# Task objective:
Report each line from the records where the string "Kidnap" turns up.

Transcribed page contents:
#####

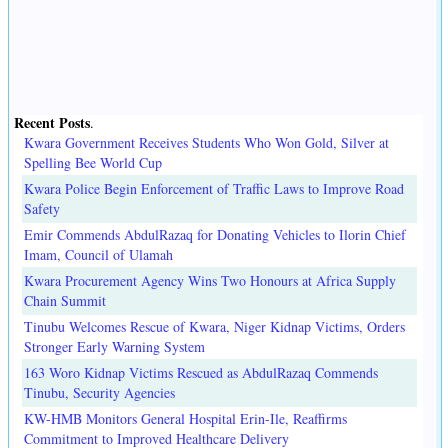
Recent Posts
.
Kwara Government Receives Students Who Won Gold, Silver at
Spelling Bee World Cup
Kwara Police Begin Enforcement of Traffic Laws to Improve Road
Safety
Emir Commends AbdulRazaq for Donating Vehicles to Ilorin Chief
Imam, Council of Ulamah
Kwara Procurement Agency Wins Two Honours at Africa Supply
Chain Summit
Tinubu Welcomes Rescue of Kwara, Niger Kidnap Victims, Orders
Stronger Early Warning System
163 Woro Kidnap Victims Rescued as AbdulRazaq Commends
Tinubu, Security Agencies
KW-HMB Monitors General Hospital Erin-Ile, Reaffirms
Commitment to Improved Healthcare Delivery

#####

# Completed exercise:
Tinubu Welcomes Rescue of Kwara, Niger Kidnap Victims, Orders
163 Woro Kidnap Victims Rescued as AbdulRazaq Commends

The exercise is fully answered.